It's in the news, it's on twitter, it's everywhere and everyone's talking about it. Virtual Reality. It doesn't matter if you've heard of the Oculus Rift, the HTC Vive, or just Google Cardboard. What matters is that you've heard of it. And you're going to be hearing a lot more about it. Very recently, Oculus started shipping preorders from it's Kickstarter all the way back in 2012. Why does this matter you might be asking? Why should I care that some obscure company started shipping preorders of an obscure product? Because that obscure company was bought by Facebook. Facebook has a habit of predicting the future of technology, and the fact that they think virtual reality is going to be big, means it will be.

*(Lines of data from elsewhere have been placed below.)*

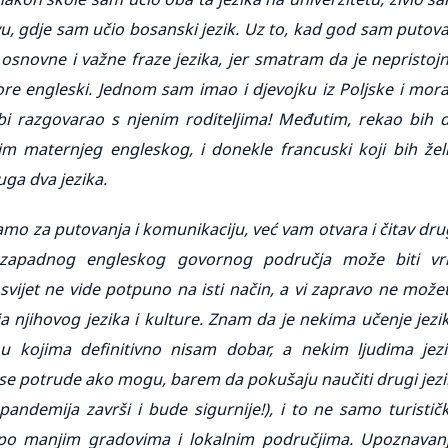
vu, gdje sam učio bosanski jezik. Uz to, kad god sam putov
osnovne i važne fraze jezika, jer smatram da je nepristoj
ovore engleski. Jednom sam imao i djevojku iz Poljske i mor
bi razgovarao s njenim roditeljima! Međutim, rekao bih 
im maternjeg engleskog, i donekle francuski koji bih žel
uga dva jezika.
amo za putovanja i komunikaciju, već vam otvara i čitav dru
 zapadnog engleskog govornog područja može biti vr
svijet ne vide potpuno na isti način, a vi zapravo ne može
a njihovog jezika i kulture. Znam da je nekima učenje jezi
 u kojima definitivno nisam dobar, a nekim ljudima jezi
a se potrude ako mogu, barem da pokušaju naučiti drugi jezi
andemija završi i bude sigurnije!), i to ne samo turistič
i po manjim gradovima i lokalnim područjima. Upoznavan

First, some history. In 1995 Nintendo created the Virtual Boy. It sucked. Fast forward to 2012, and one person was changing how the world would think about entertainment. Palmer Luckey. Luckey is the founder of Oculus, which (much akin to Apple) started in a garage. He was 17 when he created the first prototype of the Oculus Rift, and 22 when he sold his company to Facebook for 2 Billion Dollars. People were worried that Facebook was going to change Luckeys vision for VR, but (surprisingly) they didn't. 2015 was when VR came into the mainstream, with more people seeing the Developer Editions online and trying out the prototypes on the rare occasions that one left Oculus headquarters. People were finally understanding the hype. And with that understanding, the hype got bigger. Now everyone's heard of it.
If you're going to make it in this brave new (virtual) world, your going to need to know some things. Let's address the first question your undoubtedly thinking. How does it work. There are two lenses, one on each eye, which (simply put) combine into one 3d image. The quality of that image depends, however, on the quality of the headset you're using. For example, the quality of the HTC Vive is much better than that of the Google Cardboard. If you're still confused as to what VR is, put simply, it is the replication of reality through technology.
Now for the headsets. I've mentioned the Oculus Rift, the HTC Vive, and the Google Cardboard. They are all very different. The Oculus Rift is meant for people who will play mainly VR games while sitting down. The HTC Vive is meant for people who want to play more active VR games, and is made by the gaming giant Steam. Both of these require a beefy (over $1,000) computer. Google Cardboard is meant for the average consumer because you can buy it for less than twenty dollars, or even make it yourself. All you need is a smartphone. When you buy (or make) a Google Cardboard, you will have access to the plethora of apps available to you on the Google Play and iTunes stores, but there are sacrifices. Mainly the FOV, which is greatly reduced in comparison to the Rift and Vive. FOV stands for field of view, which is essentially how much of the Virtual World you will be able to see. The human eye has a FOV of approximately 180 degrees, and the HTC Vive has a FOV of 110 degrees. Google Cardboard FOV's vary, with the smallest being the View Master headset, and the largest (as of the time of posting, there are new one's popping up in the market every day) being the BoboVR Z4. All of the headsets have had many setbacks, so the official release dates (i.e. when I can get my hands on one) are kind of iffy, but you can preorder all of them if you would like (except the google cardboard, that has been available for a while). VR is here, but not entirely. Not yet, anyways.
Personally, I have tried both the Google Cardboard and the HTC Vive. The latter was an awe-inspiring experience. I highly recommend you to try it out if you get the chance, and to grab a Google Cardboard if you can so you can have a taste of what VR will be. Virtual Reality is undoubtedly the future, it's only a question of when that future will become mainstream.